Deciduous forests, coniferous forests.
When to Find It
They usually fruit in October, but you may spot the very first hedgehog mushrooms as early as July or August.
Entire mushroom: July, August, September, October, November.
How to Spot It
Hedgehog mushrooms can grow up to eight cm tall and have caps that spread up to 15 cm in diameter, with irregularly shaped edges. On young mushrooms, the caps are rounded, but later flatten and form a depression in the center like a belly button. Their color is generally off-white or cream, but can change to an orange-brown. The stem is a bit lighter than the cap and grows up to a couple centimeters thick. The defining characteristic of hedgehog mushrooms is the underside of their caps, which don't have pores, ribs, or gills, but tiny spikes that hang down like icicles. The spikes can be up to a cm long and half a mm in diameter.
How to Pick It
Choose the smaller, freshest specimens, as these won’t have have developed too much bitterness. Cut off the mushroom one centimeter above the ground and dust off the dirt with a small brush. Snails and worms are known to attack hedgehog mushrooms, so check the cut to see if it was attacked by vermin, or if the flesh is even. Worms often attack only the stem and the middle part of the cap.
On the palate
Hedgehog mushrooms carry both sweetness and a sharply bitter pepper flavor that together give it a taste reminiscent of watercress. The sweetness is especially pronounced in small, younger mushrooms, while the older specimens are more bitter with a touch of minerality. The spikes are especially bitter. On the palate, the mushrooms are crisp and snappy.

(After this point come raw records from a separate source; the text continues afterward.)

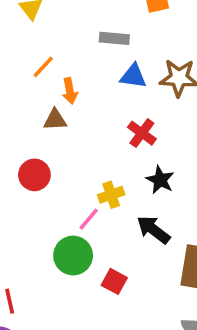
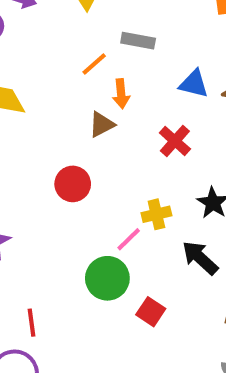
gray rectangle: (114, 38) -> (138, 41), moved
brown triangle: (55, 120) -> (102, 125), turned -30
red cross: (142, 133) -> (175, 141), moved

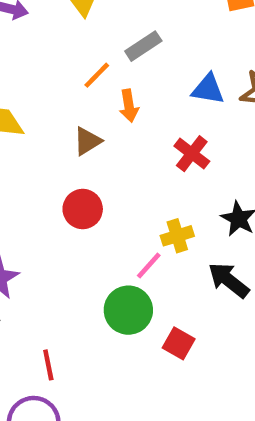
gray rectangle: (138, 41) -> (143, 46), turned -40
brown triangle: (102, 125) -> (87, 141), moved

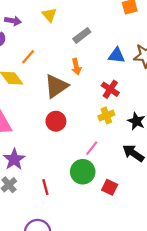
orange line: (97, 75) -> (28, 57), moved
brown triangle: (87, 141) -> (56, 86), size x1.6
yellow cross: (177, 236) -> (106, 115), moved
red line: (48, 365) -> (45, 187), moved

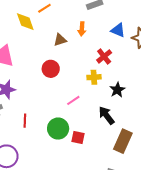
brown triangle: (56, 86) -> (60, 40), size x0.6
green circle: (83, 172) -> (58, 129), moved
red square: (110, 187) -> (78, 138), turned -32

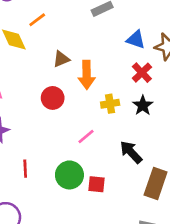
orange arrow: (82, 29) -> (87, 75), moved, size x1.5
red cross: (104, 56) -> (142, 73), moved
black star: (117, 90) -> (143, 105), moved

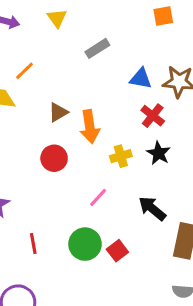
red square: (96, 184) -> (117, 251), turned -36

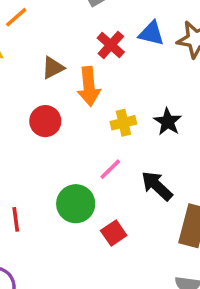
red cross: (153, 116) -> (111, 45), moved
pink line: (98, 197) -> (110, 169), moved
green circle: (85, 244) -> (76, 204), moved

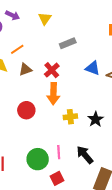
red cross: (111, 45) -> (52, 70), moved
brown triangle: (53, 68) -> (25, 69), moved
pink line: (110, 169) -> (59, 152), moved, turned -56

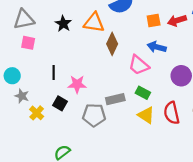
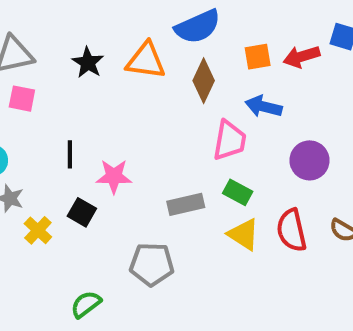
brown diamond: (112, 44) -> (204, 81), moved
pink trapezoid: (139, 65) -> (230, 140), turned -120
gray pentagon: (94, 115) -> (152, 264), moved

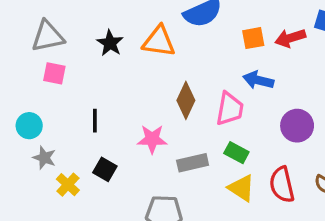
brown diamond: (204, 81) -> (186, 100), moved
pink star: (114, 176) -> (152, 139), moved

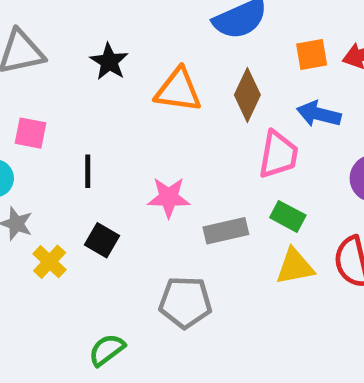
orange triangle: (159, 41) -> (178, 90), moved
pink square: (54, 73) -> (31, 133), moved
brown diamond: (186, 100) -> (247, 95), moved
yellow triangle: (241, 188) -> (295, 266), turned -44

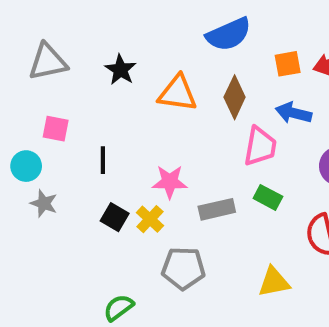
yellow cross: (50, 262) -> (150, 219), moved
yellow triangle: (295, 266) -> (274, 282), moved

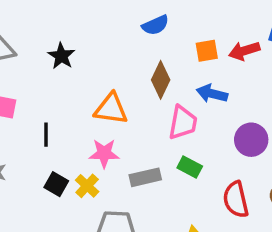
blue semicircle: (229, 34) -> (155, 25), size x0.7
orange triangle: (178, 93) -> (111, 109), moved

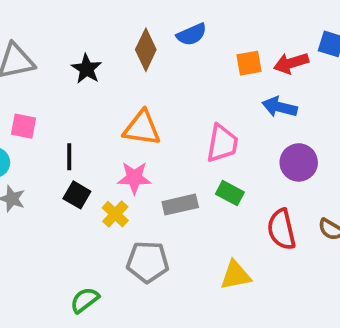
brown diamond: (161, 80) -> (146, 50), moved
blue arrow: (212, 94) -> (280, 107), moved
black square: (56, 184) -> (77, 195), moved

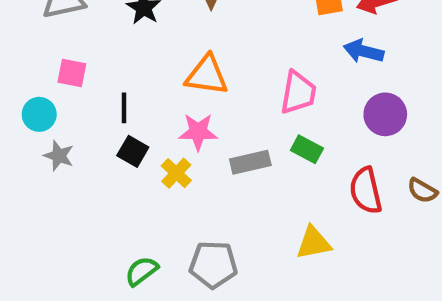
gray pentagon: (148, 262) -> (213, 265), moved

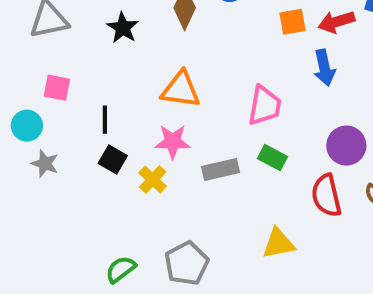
blue arrow: (364, 51) -> (324, 68), turned -116
purple circle: (385, 114) -> (346, 146), moved
gray pentagon: (213, 265) -> (187, 263), turned -30

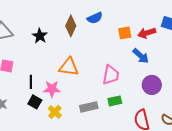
blue arrow: (324, 68) -> (141, 56), turned -36
pink star: (173, 142) -> (52, 89), moved
purple circle: (346, 146) -> (152, 85), moved
green rectangle: (272, 158) -> (115, 101), turned -40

Hedgehog mushrooms have a faintly sweet scent.
Hedgehog mushrooms should be cooked before eating. Flash fry very small young ones to retain their consistency and color. To diminish the bitterness of older mushrooms, blanch them in water with a little lemon juice, then pat them dry, and pan-fry them until they change color and release some liquid (which should be poured out). Scrape off the spikes of older hedgehog mushroom with a small spoon or a knife with a rounded blade—they're very loose and will fall right off.

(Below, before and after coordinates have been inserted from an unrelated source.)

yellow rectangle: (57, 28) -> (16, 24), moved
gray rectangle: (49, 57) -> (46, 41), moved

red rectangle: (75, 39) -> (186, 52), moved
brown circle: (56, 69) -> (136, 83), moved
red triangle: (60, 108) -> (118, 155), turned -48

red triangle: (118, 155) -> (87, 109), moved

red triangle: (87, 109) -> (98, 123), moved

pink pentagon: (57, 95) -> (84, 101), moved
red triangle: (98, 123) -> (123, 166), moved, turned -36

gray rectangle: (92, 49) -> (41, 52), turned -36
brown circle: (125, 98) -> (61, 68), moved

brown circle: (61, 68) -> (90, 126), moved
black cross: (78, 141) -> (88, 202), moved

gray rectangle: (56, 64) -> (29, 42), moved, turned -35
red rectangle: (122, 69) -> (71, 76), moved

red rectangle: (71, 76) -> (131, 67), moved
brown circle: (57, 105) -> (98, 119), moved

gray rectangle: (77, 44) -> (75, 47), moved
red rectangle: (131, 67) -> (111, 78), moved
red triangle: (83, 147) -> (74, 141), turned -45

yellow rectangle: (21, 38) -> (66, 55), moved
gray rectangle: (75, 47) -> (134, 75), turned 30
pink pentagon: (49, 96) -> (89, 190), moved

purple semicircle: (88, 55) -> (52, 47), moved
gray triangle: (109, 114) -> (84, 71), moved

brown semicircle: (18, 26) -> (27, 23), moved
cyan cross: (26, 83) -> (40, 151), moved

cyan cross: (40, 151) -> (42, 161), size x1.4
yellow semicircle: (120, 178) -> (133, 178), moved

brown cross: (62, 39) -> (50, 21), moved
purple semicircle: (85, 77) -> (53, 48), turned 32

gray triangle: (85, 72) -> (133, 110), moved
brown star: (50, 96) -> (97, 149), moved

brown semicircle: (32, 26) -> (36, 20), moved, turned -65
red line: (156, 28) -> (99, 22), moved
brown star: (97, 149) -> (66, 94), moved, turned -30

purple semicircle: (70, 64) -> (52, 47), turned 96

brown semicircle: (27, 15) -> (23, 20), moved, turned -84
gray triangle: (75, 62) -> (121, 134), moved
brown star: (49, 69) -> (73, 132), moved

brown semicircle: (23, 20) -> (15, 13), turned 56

Flash fry hedgehog mushrooms in goose fat, butter, or olive oil until they turn orange, and finish them with a sprinkle of salt to get the most of their natural flavor. They also take well to a simmer in milk or broth, and can be blanched for tender, meaty results. Hedgehog mushrooms are delicious pan-fried, but can also be used in stews, sauces, and braises.

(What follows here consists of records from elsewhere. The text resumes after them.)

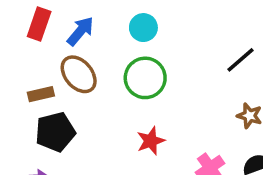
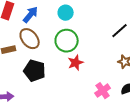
black pentagon: (55, 132) -> (35, 71), moved, turned 30
red star: (151, 141) -> (76, 63), moved

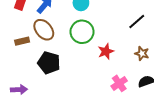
red star: (76, 63) -> (106, 51), moved

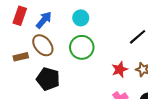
red star: (106, 51) -> (120, 69), moved

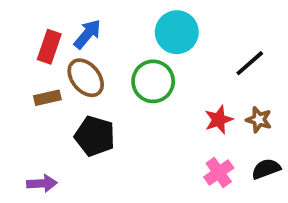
red rectangle: (20, 16) -> (49, 47), moved
cyan circle: (81, 18) -> (177, 32), moved, size x1.5

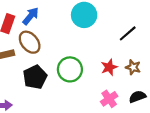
green circle: (153, 81) -> (70, 69), moved
black pentagon: (95, 136) -> (35, 77), turned 30

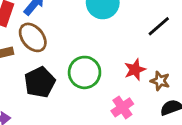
brown star: (133, 67) -> (160, 81), moved
pink cross: (109, 99) -> (122, 107), moved

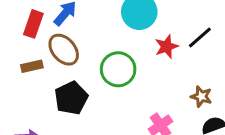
red star: (135, 70) -> (167, 47), moved
green circle: (85, 72) -> (118, 69), moved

Store the hedgehog mushrooms in an airtight plastic container inside the crisper drawer of your refrigerator, where they will keep for up to ten days. Freeze, salt, or pickle young mushrooms that you don't use right away to extend their shelf life. Fry them before freezing them, or they will become very bitter. Once thawed, hedgehog mushrooms shouldn't be used in anything other than stews and similar dishes, as they can become tough. You can also wash and store hedgehog mushrooms in high-quality olive oil with herbs like thyme or marjoram, but this will shorten their shelf life.
Chanterelles, which have some of the same peppery flavor, can be substituted for hedgehog mushrooms.
Risk of misidentifying the plant
There is no risk of mistaking the plant for another dangerous or undesirable plant. Hedgehog mushrooms may, however, be confused with the terracotta hedgehog, which has a somewhat milder flavor than the hedgehog mushroom, and is more orange in color.